CS4106 Genetic Algorithm project. Use a genetic algorithm to minimize graph edge crossings.

Project Aim

Placing all nodes of a graph on the perimeter of a circle, order the nodes to have the lowest number of edge crossings.

Description

For more a more in-depth description see CS4106_Project_20.pdf in the main git repository.
Final deliverable named is12159603.java. This is to match project specifications.

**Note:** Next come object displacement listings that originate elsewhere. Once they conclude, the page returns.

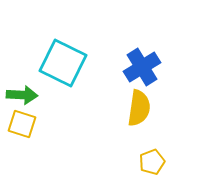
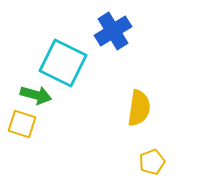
blue cross: moved 29 px left, 36 px up
green arrow: moved 14 px right; rotated 12 degrees clockwise
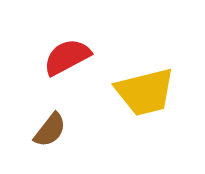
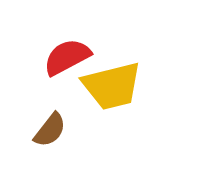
yellow trapezoid: moved 33 px left, 6 px up
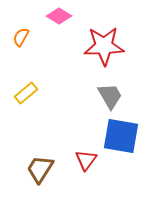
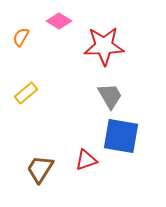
pink diamond: moved 5 px down
red triangle: rotated 35 degrees clockwise
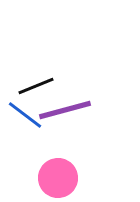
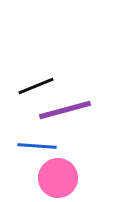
blue line: moved 12 px right, 31 px down; rotated 33 degrees counterclockwise
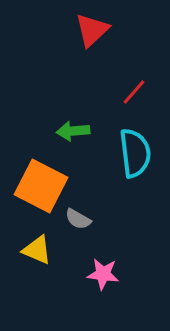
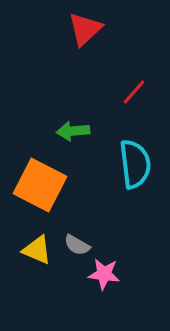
red triangle: moved 7 px left, 1 px up
cyan semicircle: moved 11 px down
orange square: moved 1 px left, 1 px up
gray semicircle: moved 1 px left, 26 px down
pink star: moved 1 px right
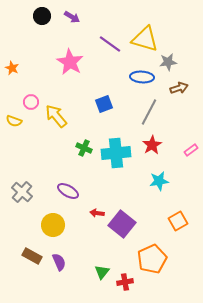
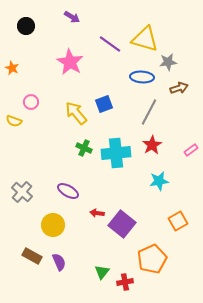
black circle: moved 16 px left, 10 px down
yellow arrow: moved 20 px right, 3 px up
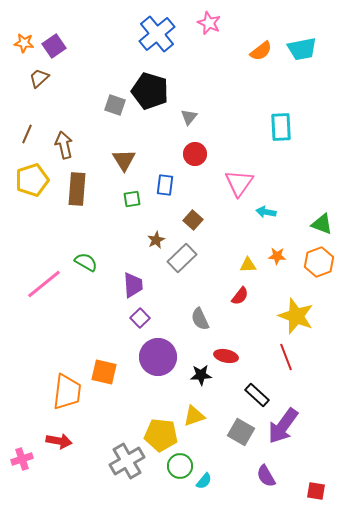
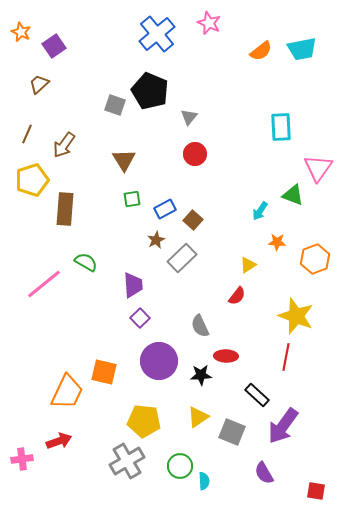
orange star at (24, 43): moved 3 px left, 11 px up; rotated 18 degrees clockwise
brown trapezoid at (39, 78): moved 6 px down
black pentagon at (150, 91): rotated 6 degrees clockwise
brown arrow at (64, 145): rotated 132 degrees counterclockwise
pink triangle at (239, 183): moved 79 px right, 15 px up
blue rectangle at (165, 185): moved 24 px down; rotated 55 degrees clockwise
brown rectangle at (77, 189): moved 12 px left, 20 px down
cyan arrow at (266, 212): moved 6 px left, 1 px up; rotated 66 degrees counterclockwise
green triangle at (322, 224): moved 29 px left, 29 px up
orange star at (277, 256): moved 14 px up
orange hexagon at (319, 262): moved 4 px left, 3 px up
yellow triangle at (248, 265): rotated 30 degrees counterclockwise
red semicircle at (240, 296): moved 3 px left
gray semicircle at (200, 319): moved 7 px down
red ellipse at (226, 356): rotated 10 degrees counterclockwise
purple circle at (158, 357): moved 1 px right, 4 px down
red line at (286, 357): rotated 32 degrees clockwise
orange trapezoid at (67, 392): rotated 18 degrees clockwise
yellow triangle at (194, 416): moved 4 px right, 1 px down; rotated 15 degrees counterclockwise
gray square at (241, 432): moved 9 px left; rotated 8 degrees counterclockwise
yellow pentagon at (161, 435): moved 17 px left, 14 px up
red arrow at (59, 441): rotated 30 degrees counterclockwise
pink cross at (22, 459): rotated 10 degrees clockwise
purple semicircle at (266, 476): moved 2 px left, 3 px up
cyan semicircle at (204, 481): rotated 42 degrees counterclockwise
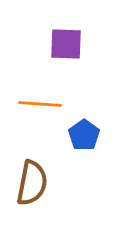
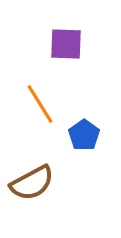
orange line: rotated 54 degrees clockwise
brown semicircle: rotated 51 degrees clockwise
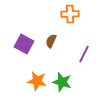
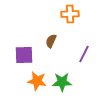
purple square: moved 11 px down; rotated 30 degrees counterclockwise
green star: rotated 18 degrees counterclockwise
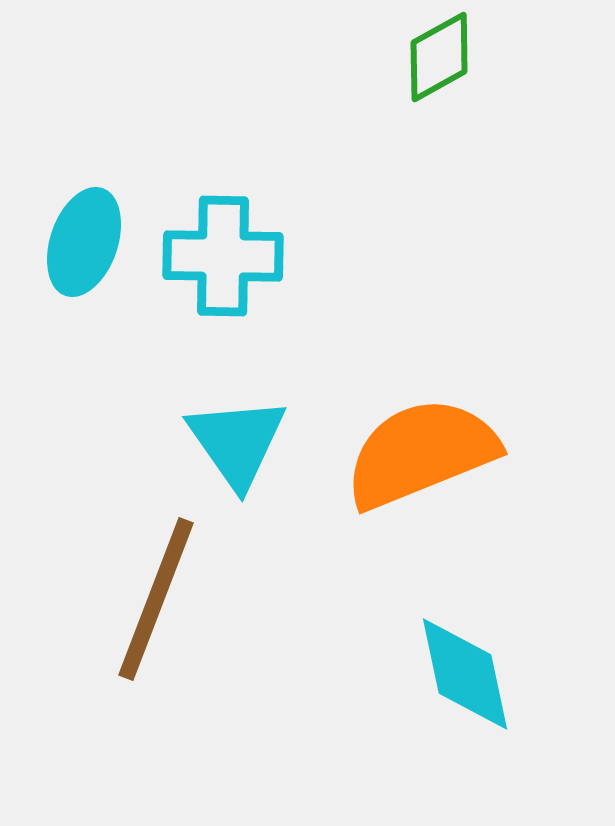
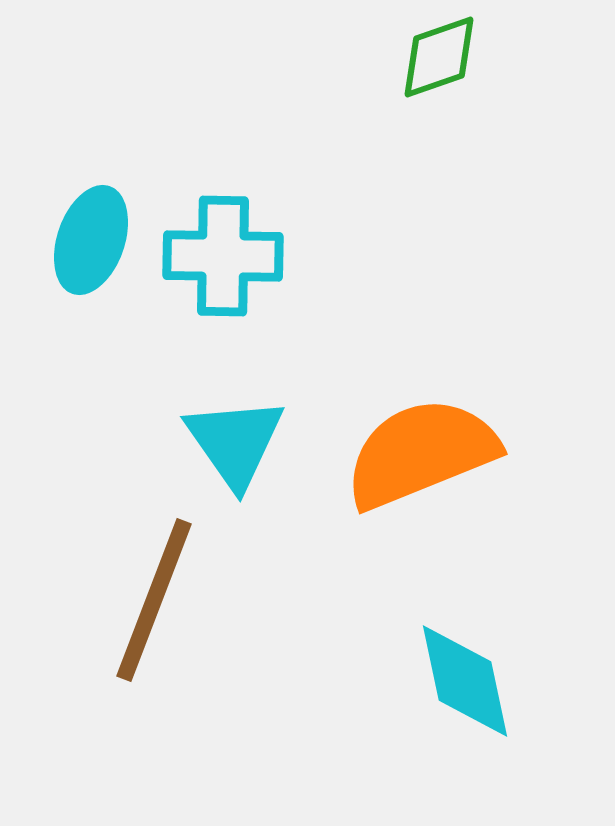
green diamond: rotated 10 degrees clockwise
cyan ellipse: moved 7 px right, 2 px up
cyan triangle: moved 2 px left
brown line: moved 2 px left, 1 px down
cyan diamond: moved 7 px down
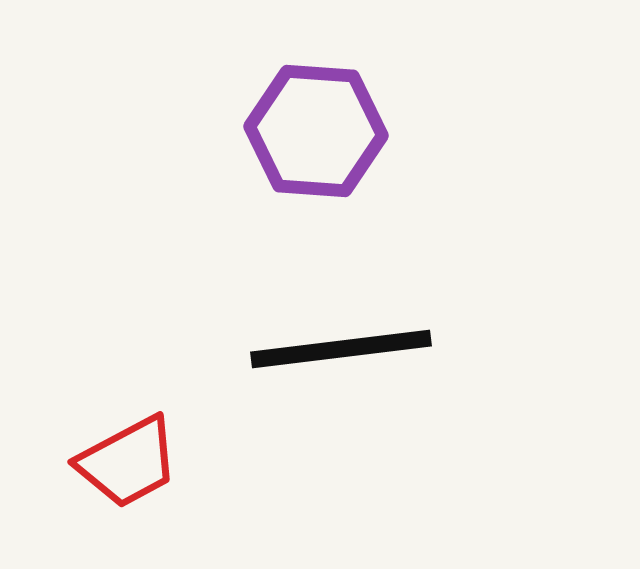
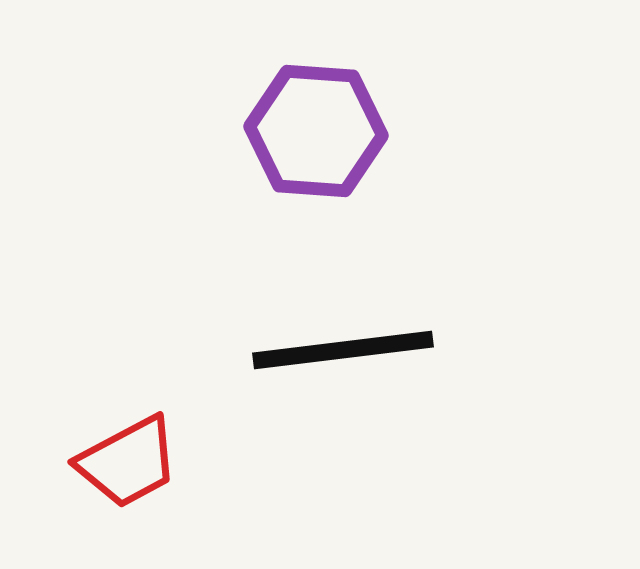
black line: moved 2 px right, 1 px down
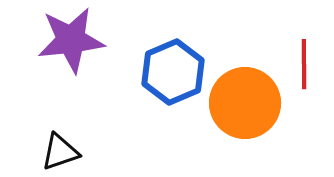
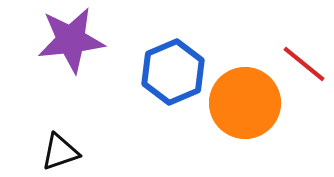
red line: rotated 51 degrees counterclockwise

Given an input file, input.txt, representing an edge list, we first create an adjacency matrix. The user is then asked to input the population size(P), number of generations(G), crossover rate(Cr), and mutation rate(Mu). These must all be validated and checked against constraints in the project specification.
The user must also select between two fitness functions to use.
The program cycles through the genetic process for the given number of generations, outputting the best performer to the console each generation. The graph will also be visually presented to the user in a JFrame window.
A member of the population is an array representing the order that the nodes are to be placed on the circle.

Fitness Functions

The user will be able to pick from two different fitness functions. One is given in the project sepcification, the other has been chosen from relevant academic literature.

The fitness function described in the specification is the combined length of all edges in the graph.
The lower the total, the higher the fitness of the individual. While the function was described, no implementation details were given. Writing this algorithm was part of the project.

The second fitness function we have chosen to use is an implementation of the AngGA algorithm. More details can be found here. This paper is by Farshad Toosi(farshad.toosi@cit.ie), Nikola Nikolov(nikola.nikolov@ul.ie) and Malachy Eaton(malachy.eaton@ul.ie). All contact details correct as of 12th May 2020.
The lower the total of this function, the higher the fitness of the individual. To implement this algorithm it was necessary to calculate the angles formed by all connected edges, the length of these edges, and the betweeness centrality of each node.

Graph Visualization

All graphs are visualized using an algorithm given in the project specification.

Results

Current testing has produced a best result of one(1) edge crossing by the fitness function specified in the project, and a best result of one(1) edge crossing by the AngGA algorithm.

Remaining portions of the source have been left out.